The Delaware court denied the motion, ruling that sales into Delaware were sufficient for venue under the general venue statute, 28 U.S.C. § 1391(c). That statute provides that a corporation “shall be deemed to reside, if a defendant, in any judicial district in which such defendant is subject to the court’s personal jurisdiction with respect to the civil action in question.” Many courts, including Delaware courts, find personal jurisdiction if a defendant has made sales, especially sales of the accused product, into that district.
On appeal, the US Court of Appeals for the Federal Circuit affirmed, holding that the definition of residency in Section 1391(c) governed where the alleged infringer “resides,” which includes “any judicial district in which such defendant is subject to the court’s personal jurisdiction with respect to the civil action in question.” Thus, because TC Heartland had sufficient contacts with Delaware through its sales, venue was proper in Delaware.
Central to those lower court rulings were a 1957 Supreme Court decision and amendments to the general venue statute. In Fourco Glass Co. v. Transmirra Prod. Corp., 353 U.S. 222 (1957), the Supreme Court ruled that patent infringement actions may only “be brought in the judicial district where the defendant resides,” and that “resides” means state of incorporation. But, in 1988, Congress revised the definition of “reside” in Section 1391 to allow for venue wherever personal jurisdiction could be established over a defendant.
Then, in 1990, the Federal Circuit decided VE Holding Corp. v. Johnson Gas Appliance Co., 917 F.2d 1574 (1990), which ruled that Section 1391(c) applied “on its face” to Section 1400(b). As a result, before the Supreme Court decided TC Heartland, courts found venue to exist pursuant to 28 U.S.C. § 1391(c): “in any judicial district in which such defendant is subject to the court’s personal jurisdiction with respect to the civil action in question.”
The Current Supreme Court Decision
The US Supreme Court granted TC Heartland’s petition for certiorari to answer whether the definition of “residency” in the general venue statute, 28 U.S.C. § 1391(c), should be applied to the term “resides” in the patent venue statute, 28 U.S.C. § 1400(b). In plain English, is a defendant considered to be a resident anywhere it is subject to personal jurisdiction?

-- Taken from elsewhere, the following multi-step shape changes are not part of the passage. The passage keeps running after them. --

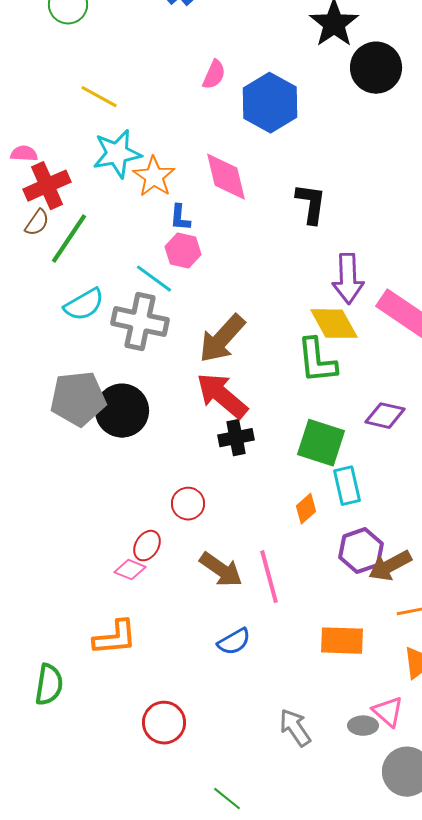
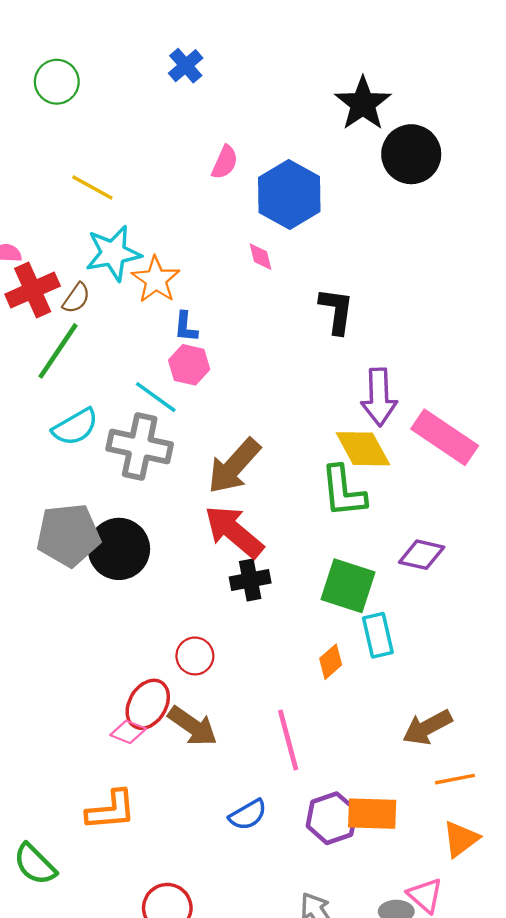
pink diamond: (226, 177) -> (260, 257), moved, size x0.5
brown semicircle: (37, 223) -> (76, 298), moved
red ellipse: (147, 546) -> (148, 704), size x1.4
purple hexagon: (361, 551) -> (332, 818), moved
brown arrow: (221, 570) -> (193, 726), moved
green semicircle: (49, 685) -> (35, 864), turned 126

In an 8-0 decision, the Supreme Court answered in the negative and reversed the Federal Circuit. Applying Fourco, in which the Supreme Court “definitively and unambiguously held that” residence in Section 1400(b) has a particular meaning, the Court found no indication of Congressional intent to modify Section 1400(b) to the contrary. Therefore, the Court held, the term “reside” for a domestic company refers only to the state of incorporation.
The Supreme Court’s decision shifts focus back to Section 1400(b) for venue analysis. Although the TC Heartland decision focused on where a defendant “resides,” the statute also allows patent holders to file suit “where the defendant has committed acts of infringement and has a regular and established place of business.” As a result, patent holders are likely to focus on that latter statutory provision in an attempt to avoid filing suit in a defendant’s state of incorporation, if advantageous.